──────── DATA IN THIS EXERCISE ────────
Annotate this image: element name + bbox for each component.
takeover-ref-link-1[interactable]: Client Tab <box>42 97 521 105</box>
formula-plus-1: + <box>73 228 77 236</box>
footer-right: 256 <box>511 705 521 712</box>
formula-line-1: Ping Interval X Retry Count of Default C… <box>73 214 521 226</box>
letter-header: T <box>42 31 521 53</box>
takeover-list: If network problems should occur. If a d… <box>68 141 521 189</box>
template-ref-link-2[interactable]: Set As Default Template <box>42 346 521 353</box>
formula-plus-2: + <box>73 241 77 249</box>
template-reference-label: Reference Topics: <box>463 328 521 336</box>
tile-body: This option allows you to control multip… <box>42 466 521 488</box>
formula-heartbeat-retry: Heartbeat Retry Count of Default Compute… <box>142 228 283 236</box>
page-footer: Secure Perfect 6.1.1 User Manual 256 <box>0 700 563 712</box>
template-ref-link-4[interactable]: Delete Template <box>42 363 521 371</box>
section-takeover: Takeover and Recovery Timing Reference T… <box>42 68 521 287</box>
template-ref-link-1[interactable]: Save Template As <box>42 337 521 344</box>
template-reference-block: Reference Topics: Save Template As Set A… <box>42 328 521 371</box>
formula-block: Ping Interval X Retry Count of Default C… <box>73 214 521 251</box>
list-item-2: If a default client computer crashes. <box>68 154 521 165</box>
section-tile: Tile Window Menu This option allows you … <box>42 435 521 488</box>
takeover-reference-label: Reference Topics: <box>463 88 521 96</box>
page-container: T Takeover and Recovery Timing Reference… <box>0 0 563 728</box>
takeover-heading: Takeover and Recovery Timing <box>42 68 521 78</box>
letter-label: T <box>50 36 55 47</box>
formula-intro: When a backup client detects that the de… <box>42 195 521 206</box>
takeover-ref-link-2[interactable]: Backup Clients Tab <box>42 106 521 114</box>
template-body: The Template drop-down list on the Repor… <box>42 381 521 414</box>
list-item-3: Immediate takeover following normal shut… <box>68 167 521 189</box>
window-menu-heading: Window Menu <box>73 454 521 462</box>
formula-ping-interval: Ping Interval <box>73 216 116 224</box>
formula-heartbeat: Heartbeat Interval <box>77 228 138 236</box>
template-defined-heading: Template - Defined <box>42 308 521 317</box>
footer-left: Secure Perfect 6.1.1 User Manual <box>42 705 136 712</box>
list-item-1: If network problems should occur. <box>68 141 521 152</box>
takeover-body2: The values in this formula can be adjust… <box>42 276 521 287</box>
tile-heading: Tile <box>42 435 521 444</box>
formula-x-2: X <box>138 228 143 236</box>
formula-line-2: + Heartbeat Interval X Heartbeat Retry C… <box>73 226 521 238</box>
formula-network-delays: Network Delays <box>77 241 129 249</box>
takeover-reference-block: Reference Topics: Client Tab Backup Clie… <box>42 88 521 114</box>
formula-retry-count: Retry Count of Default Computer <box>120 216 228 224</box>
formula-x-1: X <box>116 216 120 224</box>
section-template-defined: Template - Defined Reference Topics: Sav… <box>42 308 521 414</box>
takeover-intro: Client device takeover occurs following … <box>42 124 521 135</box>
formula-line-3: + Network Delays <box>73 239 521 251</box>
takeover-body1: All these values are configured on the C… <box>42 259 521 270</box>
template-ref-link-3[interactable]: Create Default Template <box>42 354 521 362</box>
────────
PROBLEM DETAILS –
The response should consist of the entries above, retyped exactly.

SOLUTION TO THE PROBLEM –
Annotate this image: element name + bbox for each component.
takeover-ref-link-1[interactable]: Client Tab <box>42 97 521 105</box>
formula-plus-1: + <box>73 228 77 236</box>
footer-right: 256 <box>511 705 521 712</box>
formula-line-1: Ping Interval X Retry Count of Default C… <box>73 214 521 226</box>
letter-header: T <box>42 31 521 53</box>
takeover-list: If network problems should occur. If a d… <box>68 141 521 189</box>
template-ref-link-2[interactable]: Set As Default Template <box>42 346 521 353</box>
formula-plus-2: + <box>73 241 77 249</box>
template-reference-label: Reference Topics: <box>463 328 521 336</box>
tile-body: This option allows you to control multip… <box>42 466 521 488</box>
formula-heartbeat-retry: Heartbeat Retry Count of Default Compute… <box>142 228 283 236</box>
page-footer: Secure Perfect 6.1.1 User Manual 256 <box>0 700 563 712</box>
template-ref-link-4[interactable]: Delete Template <box>42 363 521 371</box>
section-takeover: Takeover and Recovery Timing Reference T… <box>42 68 521 287</box>
template-ref-link-1[interactable]: Save Template As <box>42 337 521 344</box>
template-reference-block: Reference Topics: Save Template As Set A… <box>42 328 521 371</box>
formula-block: Ping Interval X Retry Count of Default C… <box>73 214 521 251</box>
list-item-2: If a default client computer crashes. <box>68 154 521 165</box>
section-tile: Tile Window Menu This option allows you … <box>42 435 521 488</box>
takeover-reference-label: Reference Topics: <box>463 88 521 96</box>
page-container: T Takeover and Recovery Timing Reference… <box>0 0 563 728</box>
takeover-heading: Takeover and Recovery Timing <box>42 68 521 78</box>
letter-label: T <box>50 36 55 47</box>
formula-intro: When a backup client detects that the de… <box>42 195 521 206</box>
takeover-ref-link-2[interactable]: Backup Clients Tab <box>42 106 521 114</box>
template-body: The Template drop-down list on the Repor… <box>42 381 521 414</box>
list-item-3: Immediate takeover following normal shut… <box>68 167 521 189</box>
window-menu-heading: Window Menu <box>73 454 521 462</box>
formula-ping-interval: Ping Interval <box>73 216 116 224</box>
formula-heartbeat: Heartbeat Interval <box>77 228 138 236</box>
template-defined-heading: Template - Defined <box>42 308 521 317</box>
footer-left: Secure Perfect 6.1.1 User Manual <box>42 705 136 712</box>
list-item-1: If network problems should occur. <box>68 141 521 152</box>
takeover-body2: The values in this formula can be adjust… <box>42 276 521 287</box>
tile-heading: Tile <box>42 435 521 444</box>
formula-x-2: X <box>138 228 143 236</box>
formula-line-2: + Heartbeat Interval X Heartbeat Retry C… <box>73 226 521 238</box>
formula-network-delays: Network Delays <box>77 241 129 249</box>
takeover-reference-block: Reference Topics: Client Tab Backup Clie… <box>42 88 521 114</box>
formula-retry-count: Retry Count of Default Computer <box>120 216 228 224</box>
formula-x-1: X <box>116 216 120 224</box>
section-template-defined: Template - Defined Reference Topics: Sav… <box>42 308 521 414</box>
takeover-intro: Client device takeover occurs following … <box>42 124 521 135</box>
formula-line-3: + Network Delays <box>73 239 521 251</box>
takeover-body1: All these values are configured on the C… <box>42 259 521 270</box>
template-ref-link-3[interactable]: Create Default Template <box>42 354 521 362</box>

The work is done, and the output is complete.